August is traditionally the month of the "silly season" for news, with journalists scratching around for good stories. This year the Olympic Games were a godsend for generating miles of column inches. And from the vantage point of Kinshasa, capital of the Democratic Republic of Congo, the news was certainly far from being silly, and I convey some home thoughts from abroad.
On the evening of Friday, 13 August, 160 Congolese tutsis were massacred in a refugee camp at Gatumba just four kilometres inside the Burundi border. They had thought themselves to be in a place of safety after fleeing from marauding bands of hutu bandits, including the notorious Interahamwee who were responsible for the genocide in Rwanda a decade ago. Despite the efforts of United Nations peacekeeping forces, the whole border area, where eastern Congo meets Rwanda, Burundi and Uganda, is still unstable, and the tribal loyalties that cross national borders put great strains on the ability of governments to maintain security. How can a transitional government in Kinshasa, way off in the south western corner of a country a quarter the size of the USA, and with borders with nine other countries, hope to enforce its authority in the far away eastern border provinces of Kivu?
Attempts by politicians from the region to undermine the transitional process have not found support from their members of parliament but there is much talk of incursions from Rwanda and of protecting Congolese "national territory" as if it was some primaeval and preordained natural entity. In fact, of course, the Congo is a European colonial construction with its borders, as with those of all African countries, determined at meetings in Berlin in the 1880s. The current parliamentary debate about who is and who is not "Congolese" is a legal necessity for the determination of citizenship and for electoral registration, but it is essentially artificial. But for Belgian colonisation the word would not exist. Despite all their well justified denunciations of colonialism, African governments have passionately defended the colonial inheritance of their national boundaries, indeed, only one new country - Eritrea - has emerged from this century old carve up of the continent.
I find the whole concept of the nation state and of "sovereignty" wholly illogical and, frankly, baffling. It is a very useful tool for politicians to brandish when there are votes to be gained from bashing the French or whoever happen to be the current villains but in the sense in which it has acquired some mystical embodiment of the "nation" it is a very recent, and all too Hegelian, concept. How can lines on maps, drawn after military conflict, define some unifying and over-arching identity? It is nonsense. I recall an "Any Questions" in Portsmouth in the 1980s at which Enoch Powell waxed lyrical about the nation state. I mentioned that he was an "United Ulster Unionist" Member of Parliament and asked him who had decided what constituted "Ulster" and what was "united" about a settlement which left three of the nine counties of the historic Ulster outside Northern Ireland. He did not respond.

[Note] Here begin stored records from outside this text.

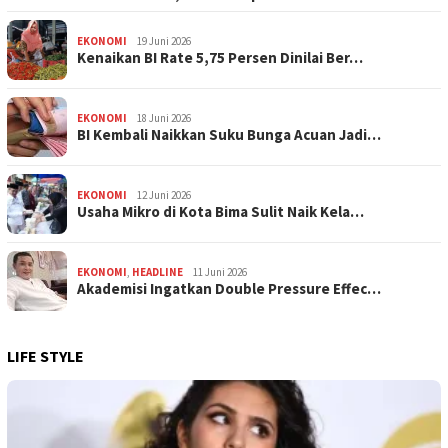
EKONOMI
19 Juni 2026
Kenaikan BI Rate 5,75 Persen Dinilai Ber…
EKONOMI
18 Juni 2026
BI Kembali Naikkan Suku Bunga Acuan Jadi…
EKONOMI
12 Juni 2026
Usaha Mikro di Kota Bima Sulit Naik Kela…
EKONOMI
,
HEADLINE
11 Juni 2026
Akademisi Ingatkan Double Pressure Effec…
LIFE STYLE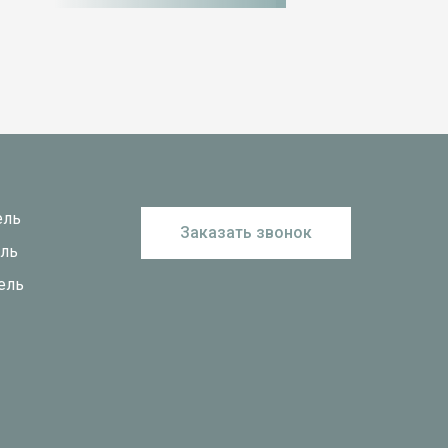
ель
Заказать звонок
ель
ель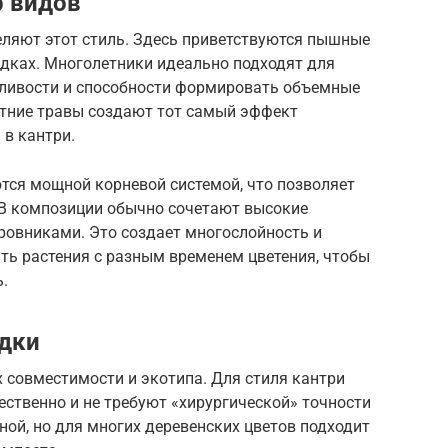
р видов
еляют этот стиль. Здесь приветствуются пышные
адках. Многолетники идеально подходят для
сливости и способности формировать объемные
етние травы создают тот самый эффект
 в кантри.
тся мощной корневой системой, что позволяет
 В композиции обычно сочетают высокие
ровниками. Это создает многослойность и
ть растения с разным временем цветения, чтобы
.
адки
х совместимости и экотипа. Для стиля кантри
ественно и не требуют «хирургической» точности
ной, но для многих деревенских цветов подходит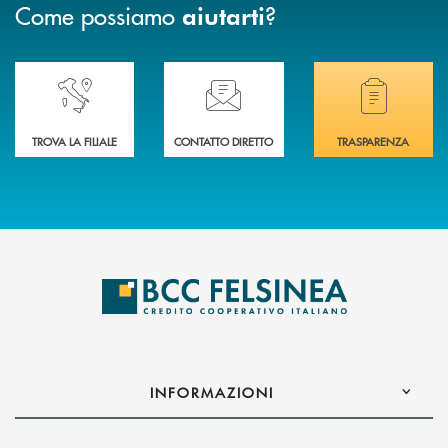
Come possiamo
?
aiutarti
Accedi all' elenco completo delle nostre&nbsp; filiali .
Ti serve assistenza immediata? Contattaci!
Hai bisogno di docum
TROVA LA FILIALE
CONTATTO DIRETTO
TRASPARENZA
INFORMAZIONI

The sad fact is that this is not simply an academic debate for intellectuals on some abstruse notion. It is a lethal concept for which millions have died and, whether in Sudan, Iraq or the Middle East, are still dying. Take the arguments about immigration. There is no intrinsic difference between Bradfordians moving to Leeds to find work and Poles or Kurds getting on Norman Tebbit's metaphorical bike and coming to Britain or wherever to seek employment - and, more often than not, safety. It is simply a question of where the politicians draw the boundary. Is it at Pudsey, Offa's Dyke, Hadrian's Wall, the Channel or the Tigris river? It is a pragmatic issue and not one of principle. I find my compatriots amongst those who share my views and my interests, rather than necessarily amongst those who, mainly by sheer accident, share my country.
Historically it has been frontiers that provoked wars, not people, and the quicker we can erode national borders and develop natural communities of interest the safer the world will be. It will not happen overnight but it will not accelerate until the illogic of the whole idea of sovereignty is appreciated. After all it has taken fifty years to reach by peaceful means a European Union of twenty-five members - a concept that Julius Caesar, Charlemagne, Napoleon and Hitler tried in vain to achieve by war. Within that union older, natural, entities are now beginning to emerge. Some, such as Catalonia, have their own languages which are again being promoted, making the point that historically the creation of national identity has often required the imposition of a conqueror's language on a subjugated people.
The border between Russia and Poland was always shifting with the vicissitudes of war and when it was finally fixed an elderly peasant was said to have remarked that he was very relieved to find himself again in Poland, as he "simply couldn't stand those Russian winters any longer". The same point was made still more tellingly by the late Rabbi Hugo Gryn: "A man from Berehovo/Bergsasz arrives in heaven and they say to him that before he can come in he has to tell his life story. 'Well,' he says, 'I was born in the Austro-Hungarian Empire - educated in Czechoslovakia - started work in Hungary and was for a time in Germany - spent most of my adult life in the Soviet Union and the end of my retirement, just before coming here, in the Ukrainian Republic.' 'My goodness,' they said, 'You must have done a lot of travelling in your lifetime.' 'Not at all,' says the man, 'I never left Berehovo.'"
The human problem of different tribes living together in peace is vividly acute, whether in a corner of central Africa or in Northern Ireland, but masking it with the excuse of border posts and nationalism will delay its solution for ever.